SRE Starter Project

Intro

This is an alternate ending for the dev start project intended for SREs which will cover similar themes plus how we approach troubleshooting.

Prerequisites

It is assumed that you have completed the dev start project through the run section. If not, return back to the Starter Project documentation.

Troubleshooting Approach

The SRE approach to problem-solving is a skillset that can be learned through consistent practice. While learning these skills, it is important to approach each problem with the proper mindset:

  • Risk and failure are inevitable. Therefore, remain calm.

  • Tests and data are used to distinguish between theories. Therefore, seek understanding.

  • Communication and collaboration are required to solve complex problems. Therefore, ask for help.

With this approach, methodical problem-solving can occur.

Report

When a problem occurs, there should be data that describes the problem in detail. If not, the first step is to gather more data about the problem including scope and severity. Ideally, the description will include the intended behavior, the observed behavior, and steps/conditions required to reproduce the behavior. This data allows an appropriate response.

Mitigation

For many problems, the next step is to immediately reduce the impact. Root cause analysis can wait. Workarounds to prevent larger impacts should be implemented quickly.

Analysis

Investigate metrics and gather logs for details about the problem. Determine which data is and is not relevant. Ask questions about the system. Determine the relationship between system components and the observed symptoms. Look for anomalies in other services that are correlated. Generate hypotheses.

Test

Design tests to safely distinguish among different theories. Experiments with negative results are often more useful than experiments with positive results. Testing locally is less risky than testing in production.

Resolve

Once the correct set of root causes is identified, corrective actions are typically obvious. Communicate information about resolution widely.

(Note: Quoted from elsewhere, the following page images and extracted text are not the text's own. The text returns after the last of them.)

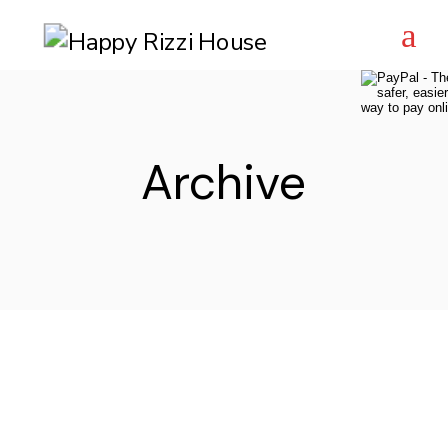
Skip
to
the
content
Archive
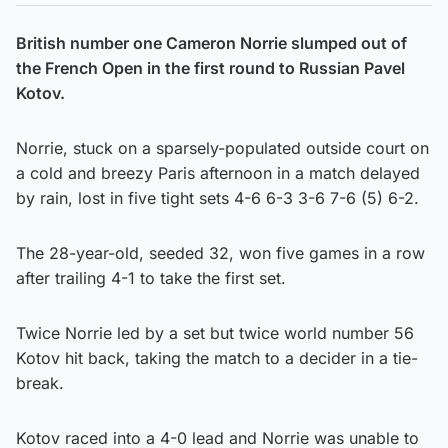
British number one Cameron Norrie slumped out of
the French Open in the first round to Russian Pavel
Kotov.
Norrie, stuck on a sparsely-populated outside court on
a cold and breezy Paris afternoon in a match delayed
by rain, lost in five tight sets 4-6 6-3 3-6 7-6 (5) 6-2.
The 28-year-old, seeded 32, won five games in a row
after trailing 4-1 to take the first set.
Twice Norrie led by a set but twice world number 56
Kotov hit back, taking the match to a decider in a tie-
break.
Kotov raced into a 4-0 lead and Norrie was unable to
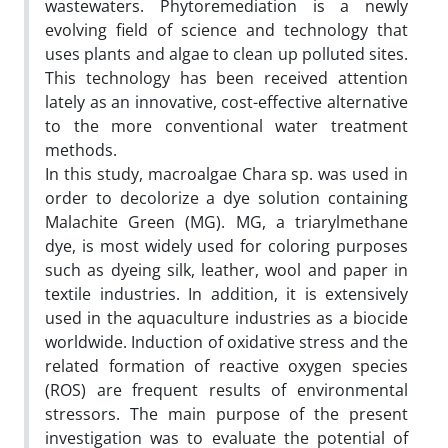
wastewaters. Phytoremediation is a newly
evolving field of science and technology that
uses plants and algae to clean up polluted sites.
This technology has been received attention
lately as an innovative, cost-effective alternative
to the more conventional water treatment
methods.
In this study, macroalgae Chara sp. was used in
order to decolorize a dye solution containing
Malachite Green (MG). MG, a triarylmethane
dye, is most widely used for coloring purposes
such as dyeing silk, leather, wool and paper in
textile industries. In addition, it is extensively
used in the aquaculture industries as a biocide
worldwide. Induction of oxidative stress and the
related formation of reactive oxygen species
(ROS) are frequent results of environmental
stressors. The main purpose of the present
investigation was to evaluate the potential of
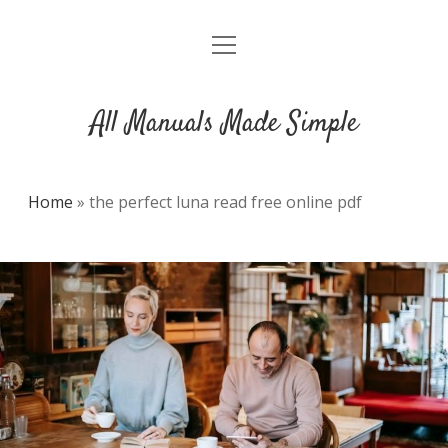
open
DMCA
menu
All Manuals Made Simple
Home
»
the perfect luna read free online pdf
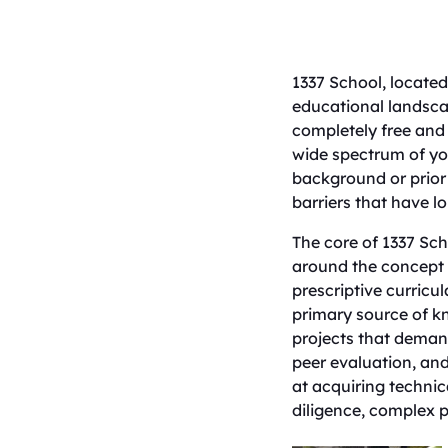
​1337 School, locate
educational landscap
completely free and 
wide spectrum of yo
background or prior 
barriers that have l
​The core of 1337 Sch
around the concept o
prescriptive curricul
primary source of k
projects that demand
peer evaluation, and
at acquiring technic
diligence, complex p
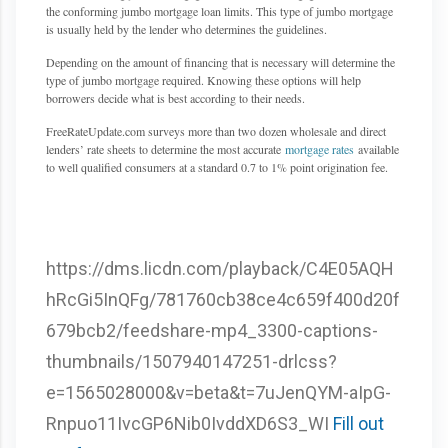
the conforming jumbo mortgage loan limits. This type of jumbo mortgage
is usually held by the lender who determines the guidelines.
Depending on the amount of financing that is necessary will determine the
type of jumbo mortgage required. Knowing these options will help
borrowers decide what is best according to their needs.
FreeRateUpdate.com surveys more than two dozen wholesale and direct
lenders’ rate sheets to determine the most accurate
mortgage rates
available
to well qualified consumers at a standard 0.7 to 1% point origination fee.
https://dms.licdn.com/playback/C4E05AQH
hRcGi5InQFg/781760cb38ce4c659f400d20f
679bcb2/feedshare-mp4_3300-captions-
thumbnails/1507940147251-drlcss?
e=1565028000&v=beta&t=7uJenQYM-aIpG-
Rnpuo11IvcGP6Nib0IvddXD6S3_WI
Fill out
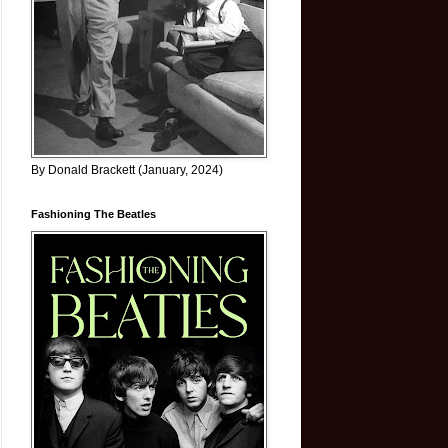
By Donald Brackett (January, 2024)
Fashioning The Beatles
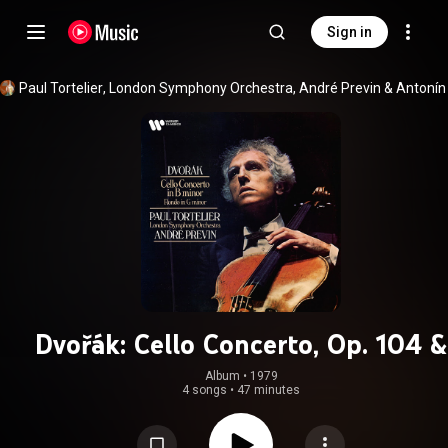
Sign in
Paul Tortelier
, 
London Symphony Orchestra
, 
André Previn
 & 
Dvořák: Cello Concerto, Op. 104 &
Rondo, Op. 94
Album
 • 
1979
4 songs
•
47 minutes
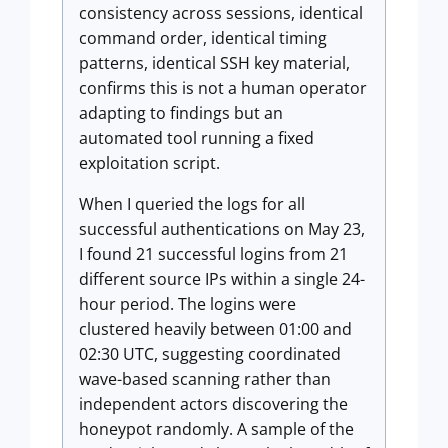
consistency across sessions, identical
command order, identical timing
patterns, identical SSH key material,
confirms this is not a human operator
adapting to findings but an
automated tool running a fixed
exploitation script.
When I queried the logs for all
successful authentications on May 23,
I found 21 successful logins from 21
different source IPs within a single 24-
hour period. The logins were
clustered heavily between 01:00 and
02:30 UTC, suggesting coordinated
wave-based scanning rather than
independent actors discovering the
honeypot randomly. A sample of the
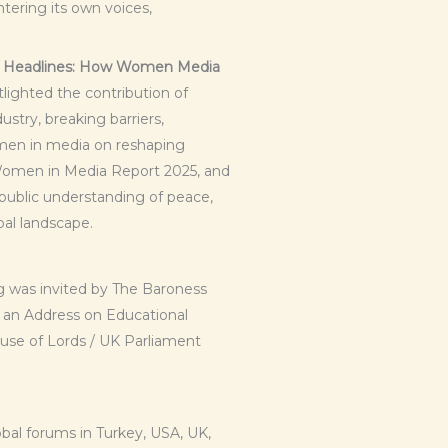
tering its own voices,
e Headlines: How Women Media
lighted the contribution of
stry, breaking barriers,
omen in media on reshaping
 Women in Media Report 2025, and
g public understanding of peace,
bal landscape.
 was invited by The Baroness
t an Address on Educational
use of Lords / UK Parliament
al forums in Turkey, USA, UK,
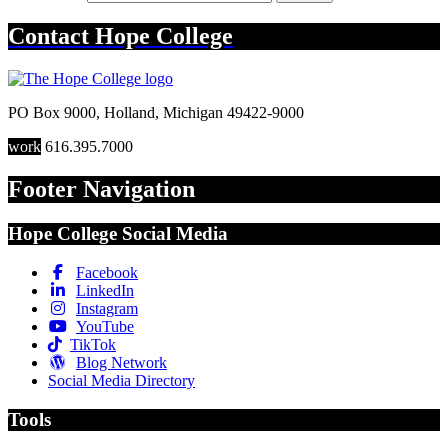
Contact
Hope College
PO Box 9000
,
Holland
,
Michigan
49422-9000
work
616.395.7000
Footer Navigation
Hope College Social Media
Facebook
LinkedIn
Instagram
YouTube
TikTok
Blog Network
Social Media Directory
Tools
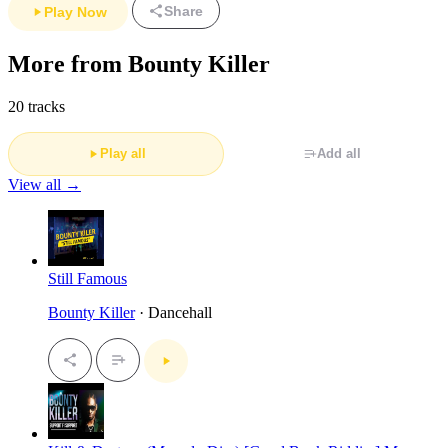
Share
Play Now
More from Bounty Killer
20 tracks
Play all
Add all
View all →
Still Famous
Bounty Killer
· Dancehall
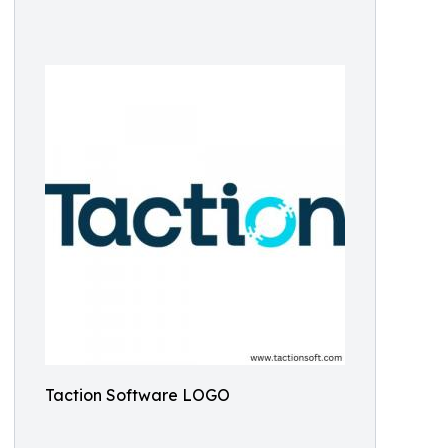
Taction Software LOGO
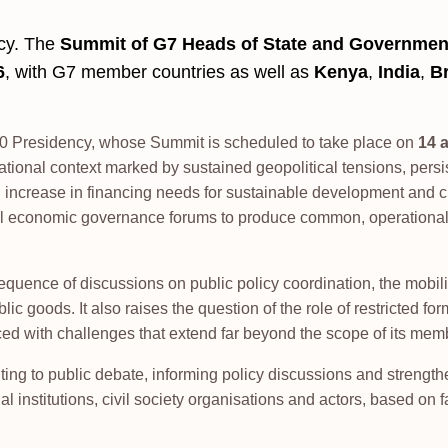
ncy. The
Summit of G7 Heads of State and Governmen
6
, with G7 member countries as well as
Kenya
,
India
,
Br
G20 Presidency, whose Summit is scheduled to take place on
14 
ational context marked by sustained geopolitical tensions, persi
crease in financing needs for sustainable development and cl
ional economic governance forums to produce common, operationa
uence of discussions on public policy coordination, the mobili
blic goods. It also raises the question of the role of restricted fo
ced with challenges that extend far beyond the scope of its mem
ting to public debate, informing policy discussions and strengt
l institutions, civil society organisations and actors, based on f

Dependency Management for Builds

Dependencies are managed in the kubernetes/dev-with-dependencies/kustomization.yaml file. Add the following dependencies, which are needed for the next section:

components:
- https://coderepo.mobilehealth.va.gov/scm/ckm/wiremock.git//kubernetes?ref=Release/3.9.1&timeout=60s
- https://coderepo.mobilehealth.va.gov/scm/iums/mobile-mvi-service.git//kubernetes/components/dev?ref=Release/1.33&timeout=60s
- https://coderepo.mobilehealth.va.gov/scm/iums/user-session-service.git//kubernetes/components/dev?ref=Release/1.22&timeout=60s
- https://coderepo.mobilehealth.va.gov/scm/vdms/redis.git//kubernetes?ref=Release/7.0.15&timeout=60s

Add Health Check For External CKM Service:

Just as the service health check needs to take our own service’s health into consideration, it needs to take the services it relies upon into consideration, as well.

Verify the health check test passes after adding the health checks for both mobile-mvi-service and user-session-service.

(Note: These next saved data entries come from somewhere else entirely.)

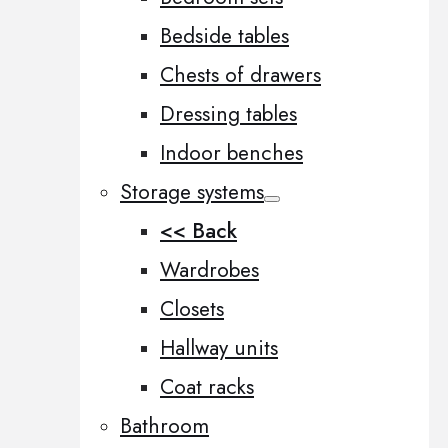
Bedside tables
Chests of drawers
Dressing tables
Indoor benches
Storage systems
<< Back
Wardrobes
Closets
Hallway units
Coat racks
Bathroom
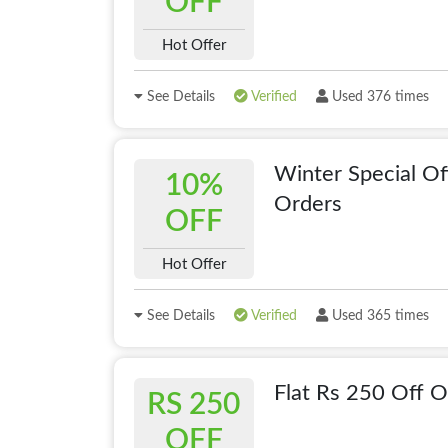
OFF
Hot Offer
See Details
Verified
Used 376 times
Winter Special Of
10%
Orders
OFF
Hot Offer
See Details
Verified
Used 365 times
Flat Rs 250 Off 
RS 250
OFF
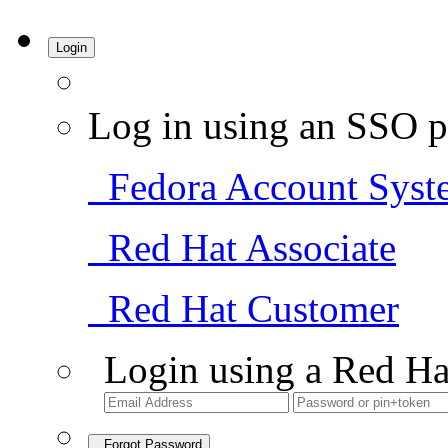
Login
Log in using an SSO p
Fedora Account Syst
Red Hat Associate
Red Hat Customer
Login using a Red Ha
Forgot Password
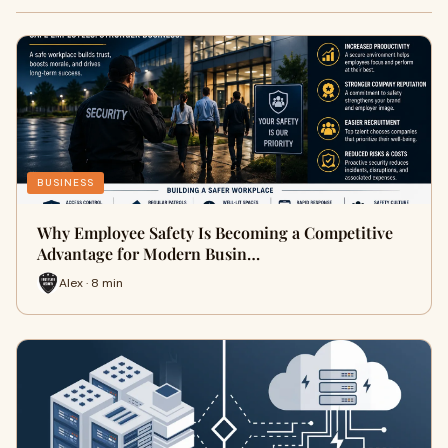
BUSINESS
Why Employee Safety Is Becoming a Competitive
Advantage for Modern Busin…
Alex · 8 min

The health checks can be added to the existing ExampleComponentHealthCheckConfig by making the following changes:

  • Update AppProperties.java: add String properties for the mobile-mvi-service and user-session-service urls

  • Update application.properties: add the configuration for the new properties

  • Update the ExampleComponentHealthCheckConfig to account for our new dependencies.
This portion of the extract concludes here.